The Jodi Picoult Collection #4
Page 77
“I’m not hungry,” I said.
Amelia
So let me tell you why I didn’t take the bus that morning: no one had bothered to check outside the front door, and it wasn’t until Paulette the nurse arrived and totally freaked out when she had to beat off an army of photographers and reporters that we realized how many people had gathered to snap the coveted picture of my parents leaving for court.
“Amelia,” my father said tightly, “in the car. Now!”
For once, I just did what he said.
That would have been bad enough, but some of them followed us to my school. I kept an eye on them in the passenger mirror. “Isn’t this how Princess Diana died?”
My father hadn’t spoken a word, but his jaw was set so tight I thought he might crack a tooth. At a red light, he faced me. “I know it’s going to be hard, but you have to pretend this is any other normal day.”
I know what you’re thinking: this is the point where Amelia inserts a really snarky, inappropriate comment, like That’s what they said about 9/11, too, but I just didn’t have one in me. Instead, I found myself shaking so hard I had to slip my hands underneath my thighs. “I don’t know what normal is anymore,” I heard myself say, in the tiniest voice ever.
My father reached out and brushed my hair off my face. “When this is all over,” he said, “do you think you might like to live with me?”
Those words, they made my heart pump triple time. Someone wanted me; someone was choosing me. But I also sort of felt like throwing up. It was a nice fantasy, but if we were being totally realistic, what court would grant custody to a man who wasn’t even related to me by blood? That meant I’d be stuck with my mother, who would know by then that she was my second choice. And besides, what about you? If I lived alone with Dad, maybe I’d finally get some attention, but I’d also be leaving you behind. Would you hate me for it?

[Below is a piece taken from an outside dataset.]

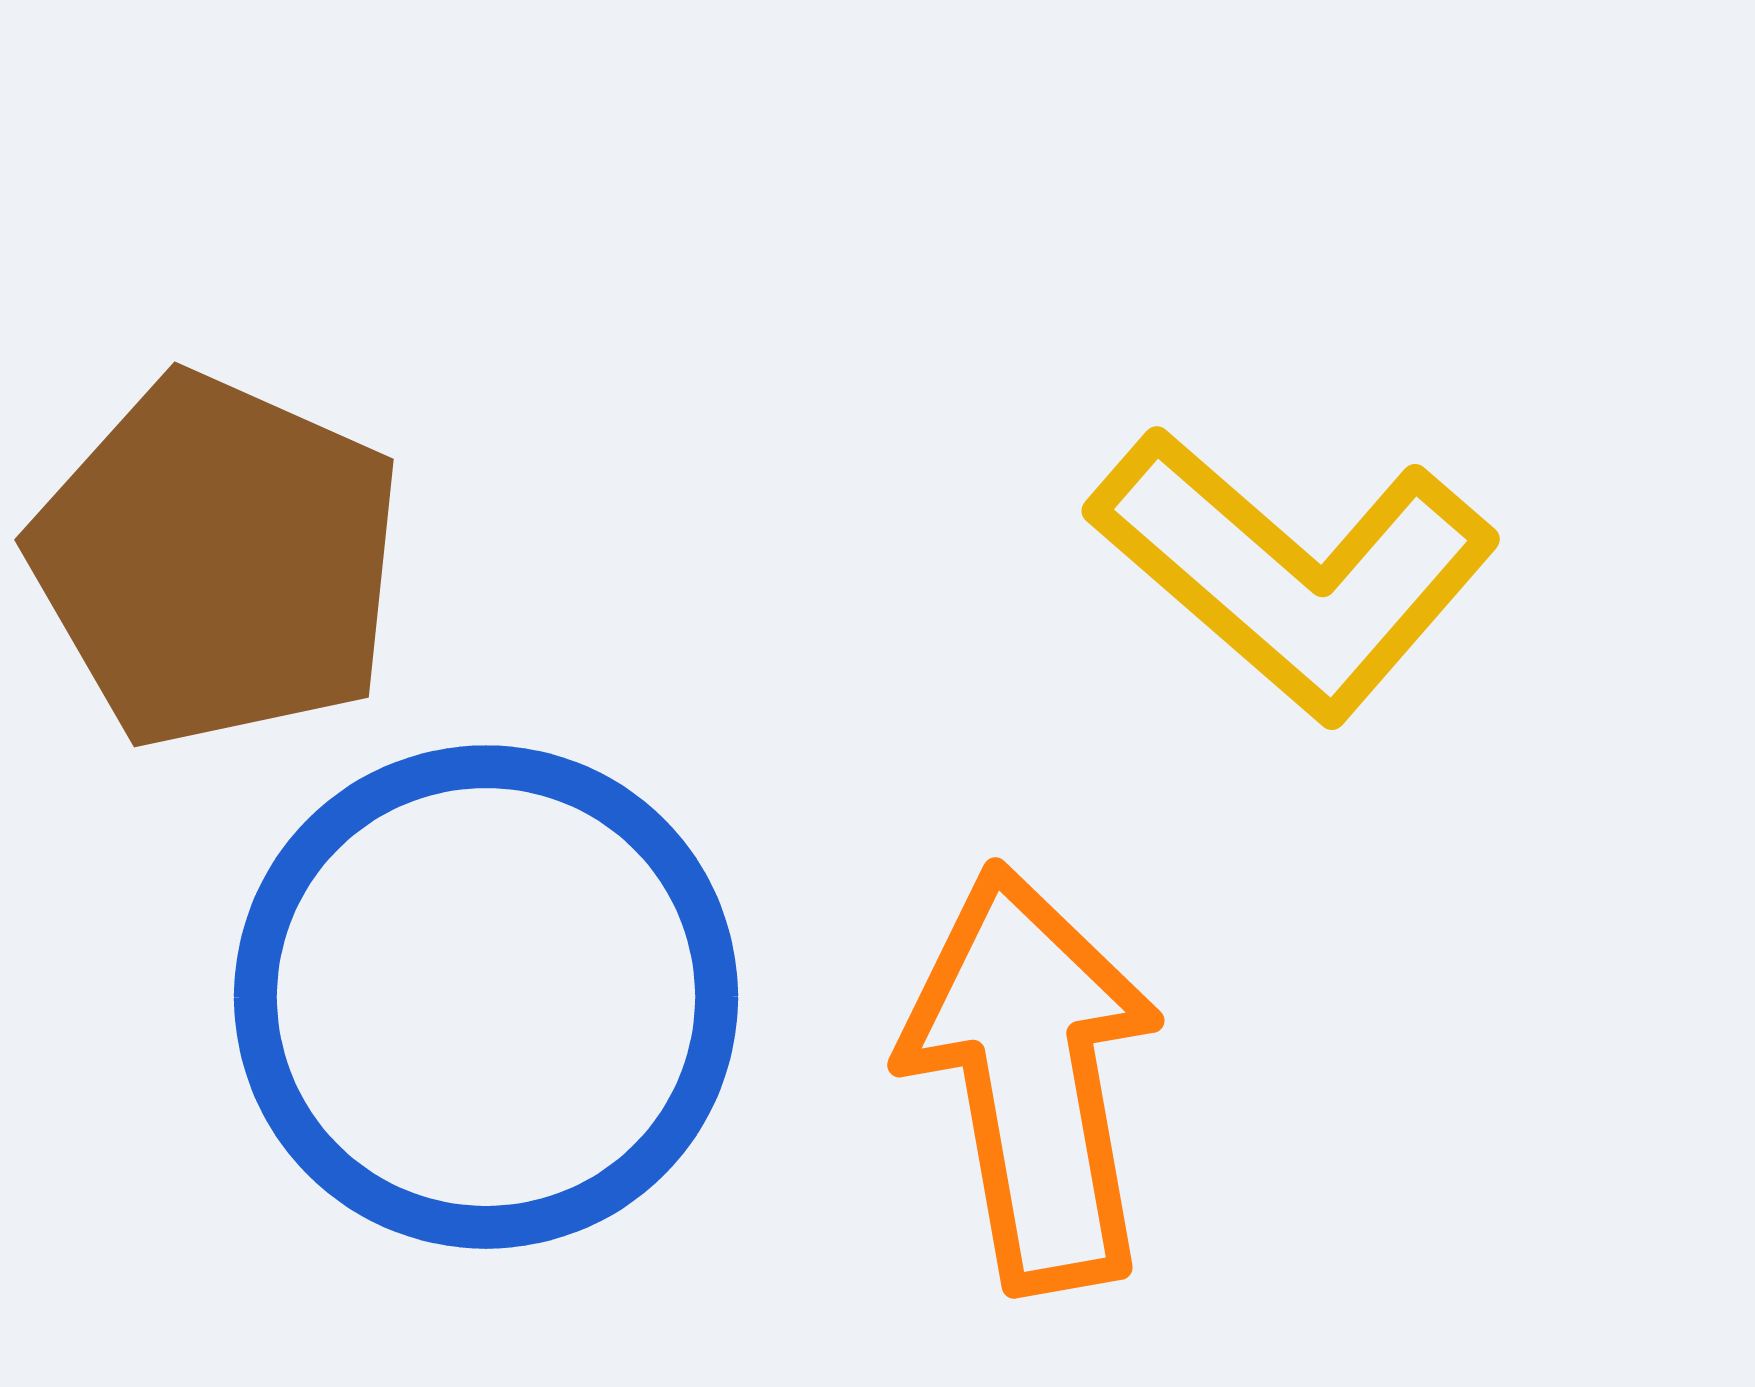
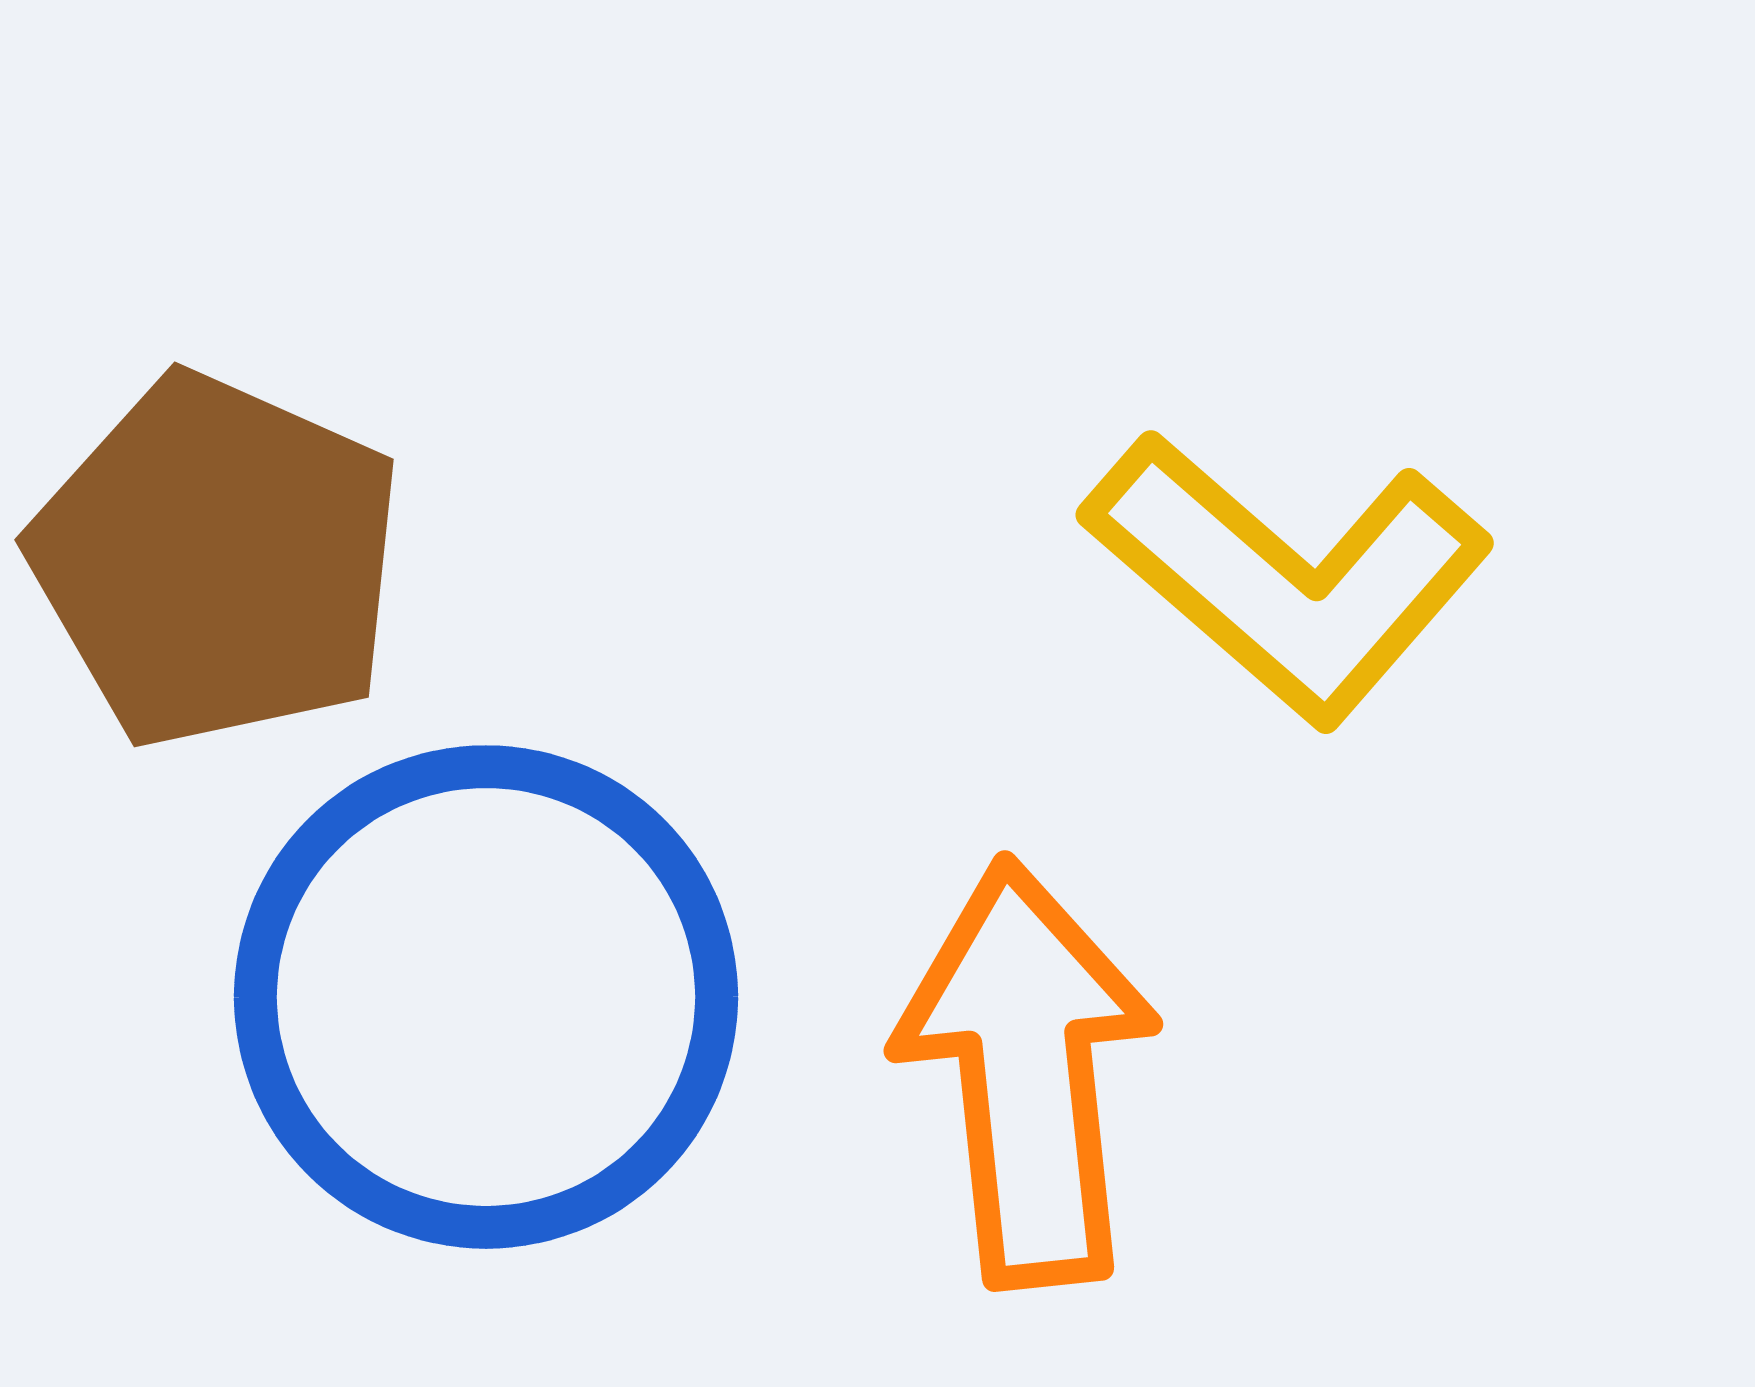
yellow L-shape: moved 6 px left, 4 px down
orange arrow: moved 5 px left, 5 px up; rotated 4 degrees clockwise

When I didn’t answer and the light turned green, my father started driving again. “You can think about it,” he said, but I could tell he was a little bit hurt.
Five minutes later, we were at the circular driveway of my school. “Are the reporters going to follow me in?”
“They’re not allowed,” my father said.
“Well.” I pulled my backpack onto my lap. It weighed thirty-three pounds, which was a third of my body weight. I knew this for a fact because last week the school nurse had a scale set up where you could weigh your bag and yourself, since kids my age weren’t supposed to be hauling around bags that were too heavy. If you divided your backpack weight by your body weight and got more than 15 percent, you were going to wind up with scoliosis or rickets or hives or God knew what. Everyone’s pack had been too heavy, but that didn’t keep teachers from assigning the same amount of homework.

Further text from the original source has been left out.